Com efeito, é proveitosa a pesquisa econômica das causas e consequências das normas jurídicas, na tentativa de prever como cidadãos e agentes públicos se comportarão diante delas e como alterarão seus comportamentos se elas forem alteradas. Mas é insustentável a negação da normatividade, se houver colisão entre as normas jurídicas e os postulados econômicos, pois se nega a própria essência do ordenamento jurídico democrático.

Segundo o jurista italiano Stefano Rodotà, é claro que o estudioso da análise econômica do direito tende a excluir tudo que é referência, por exemplo, de valores que acredita ser irredutíveis ao cálculo econômico.

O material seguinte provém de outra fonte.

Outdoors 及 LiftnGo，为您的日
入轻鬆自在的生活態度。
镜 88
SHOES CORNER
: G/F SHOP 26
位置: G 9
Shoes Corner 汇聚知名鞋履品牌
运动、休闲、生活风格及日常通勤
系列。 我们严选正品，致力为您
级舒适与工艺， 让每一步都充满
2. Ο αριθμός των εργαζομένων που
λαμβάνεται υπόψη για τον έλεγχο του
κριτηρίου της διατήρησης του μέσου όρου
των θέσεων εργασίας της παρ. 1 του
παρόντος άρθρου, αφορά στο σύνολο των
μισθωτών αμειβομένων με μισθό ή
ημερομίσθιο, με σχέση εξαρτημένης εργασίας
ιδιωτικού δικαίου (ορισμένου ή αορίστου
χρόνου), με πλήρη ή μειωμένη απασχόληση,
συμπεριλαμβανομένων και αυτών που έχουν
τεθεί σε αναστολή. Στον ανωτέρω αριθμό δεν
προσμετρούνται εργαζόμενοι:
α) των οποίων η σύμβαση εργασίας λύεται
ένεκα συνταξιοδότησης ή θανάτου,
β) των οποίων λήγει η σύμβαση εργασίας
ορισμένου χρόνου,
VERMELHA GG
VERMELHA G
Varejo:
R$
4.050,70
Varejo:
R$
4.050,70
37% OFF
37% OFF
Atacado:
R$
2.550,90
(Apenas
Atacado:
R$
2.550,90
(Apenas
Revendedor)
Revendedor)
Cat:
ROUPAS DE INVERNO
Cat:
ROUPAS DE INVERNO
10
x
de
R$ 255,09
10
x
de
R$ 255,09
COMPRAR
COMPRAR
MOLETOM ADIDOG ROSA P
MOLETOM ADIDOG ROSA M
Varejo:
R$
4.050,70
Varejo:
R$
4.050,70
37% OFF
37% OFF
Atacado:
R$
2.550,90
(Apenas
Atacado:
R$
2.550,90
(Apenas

Exemplifica com a hipótese de transplante de órgãos, que, apenas do ponto de vista da eficiência e da disponibilidade e uso dos recursos escassos da análise econômica, leva à conclusão que o modo economicamente mais eficiente é aquele de consentir, por exemplo, a venda de um rim. Se se acredita, entretanto, que nessa matéria possam intervir outras considerações, parte-se de um ponto de vista diferente, com recurso à análise jurídica.

Richard Posner — um dos principais teóricos norte-americanos dessa corrente no campo jurídico — concorda, por exemplo, que a sanção pelo inadimplemento contratual é meramente uma atribuição jurisdicional de compensação dos danos suportados pela vítima e que a opção de violar um contrato estaria implícita como um direito da parte na relação negocial.

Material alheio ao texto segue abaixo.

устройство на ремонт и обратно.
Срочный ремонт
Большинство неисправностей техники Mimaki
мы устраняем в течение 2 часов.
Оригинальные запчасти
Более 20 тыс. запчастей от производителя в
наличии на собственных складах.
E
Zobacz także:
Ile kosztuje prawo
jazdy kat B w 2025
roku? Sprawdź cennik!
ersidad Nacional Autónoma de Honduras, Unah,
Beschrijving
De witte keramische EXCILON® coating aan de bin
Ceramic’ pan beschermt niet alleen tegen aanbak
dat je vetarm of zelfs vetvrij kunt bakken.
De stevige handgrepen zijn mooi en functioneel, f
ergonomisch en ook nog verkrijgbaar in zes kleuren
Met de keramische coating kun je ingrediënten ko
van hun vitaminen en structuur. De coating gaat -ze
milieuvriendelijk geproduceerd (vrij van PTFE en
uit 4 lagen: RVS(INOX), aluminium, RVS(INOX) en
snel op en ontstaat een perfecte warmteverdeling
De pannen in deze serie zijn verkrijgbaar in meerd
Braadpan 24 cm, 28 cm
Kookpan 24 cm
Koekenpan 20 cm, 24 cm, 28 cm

Por esse raciocínio, a lógica da moralidade contida no cumprimento do dever contratual é afastada em favor de um raciocínio de custo e benefício.

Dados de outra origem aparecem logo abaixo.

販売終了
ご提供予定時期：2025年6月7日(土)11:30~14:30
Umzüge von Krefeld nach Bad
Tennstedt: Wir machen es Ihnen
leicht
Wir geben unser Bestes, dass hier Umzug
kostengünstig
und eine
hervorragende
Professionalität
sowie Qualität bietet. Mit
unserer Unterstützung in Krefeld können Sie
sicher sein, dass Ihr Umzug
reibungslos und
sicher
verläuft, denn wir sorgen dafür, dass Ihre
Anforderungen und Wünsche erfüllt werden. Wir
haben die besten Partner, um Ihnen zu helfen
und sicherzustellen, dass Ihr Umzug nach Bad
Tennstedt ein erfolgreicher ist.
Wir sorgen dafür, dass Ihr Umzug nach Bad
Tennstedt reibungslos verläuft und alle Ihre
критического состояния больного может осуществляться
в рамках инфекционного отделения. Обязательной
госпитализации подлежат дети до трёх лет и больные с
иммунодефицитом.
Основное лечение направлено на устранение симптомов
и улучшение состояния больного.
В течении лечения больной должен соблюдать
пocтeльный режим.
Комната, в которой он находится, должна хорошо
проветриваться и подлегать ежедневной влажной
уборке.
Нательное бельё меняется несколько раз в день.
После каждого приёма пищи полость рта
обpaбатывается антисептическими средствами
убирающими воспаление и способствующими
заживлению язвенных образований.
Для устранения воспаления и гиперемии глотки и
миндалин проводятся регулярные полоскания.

A análise econômica do direito, aplicada aos contratos, tem levado a resultados discutíveis, do ponto de vista dos princípios constitucionais e dos valores jurídicos predominantes em nosso sistema. A lógica do mercado e os princípios de economia liberal terminam por prevalecer sobre os valores e princípios jurídicos, quando estes colidem com as diretrizes de maximização da riqueza, de eficiência e de custos sociais.

Citemos dois exemplos paradigmáticos

O STF (RE 1.307.334 – Tema 1.127 de repercussão geral) decidiu que a norma legal correspondente (inciso VII do artigo 3º da Lei n. 8.009/1990, com a redação dada pela Lei nº 8.245/1991) é constitucional, permitindo-se a penhora de bem de família pertencente a fiador de contrato de locação, seja residencial, seja não residencial.

Prevaleceu o entendimento de que deve ser respeitada a livre iniciativa do locatário e a autonomia de vontade do fiador. A tese da minoria do tribunal, que acompanhamos, fazia prevalecer o princípio da dignidade da pessoa humana e do direito à moradia sobre o direito de crédito, considerando ainda que há outras garantias locatícias, previstas em lei, ao lado da fiança.

O STJ, nos casos de corte de energia elétrica pelo não pagamento, tomou orientação majoritária no sentido de sua admissibilidade (REsp 647.222), por ato direto da concessionária, como forma de compelir ao pagamento, sem necessidade de ação judicial de cobrança, com o argumento prevalecente dos custos sociais do inadimplemento.

A corrente minoritária sustentou haver afronta à dignidade da pessoa humana, por ser serviço essencial à sua vida, máxime em se tratando de pessoa física miserável, ou de hospitais e escolas; por outro lado, com uso inverso da análise econômica, argumentou que as concessionárias “consagram um percentual de inadimplemento na sua avaliação de perdas”.

Para o direito brasileiro — não apenas por sua derivação do sistema romano-germânico, distanciado do sistema de common law —, mais importante que a análise econômica do direito é a consistente análise jurídica da economia, ou melhor, da atividade econômica, para a qual sobrelevam os valores e princípios jurídicos, voltados à construção de uma sociedade “livre, justa e solidária” (artigo 3º, I, da Constituição), que não podem ser sacrificados em razão de maior eficiência econômica, de custos sociais ou de maximização da riqueza individual ou social.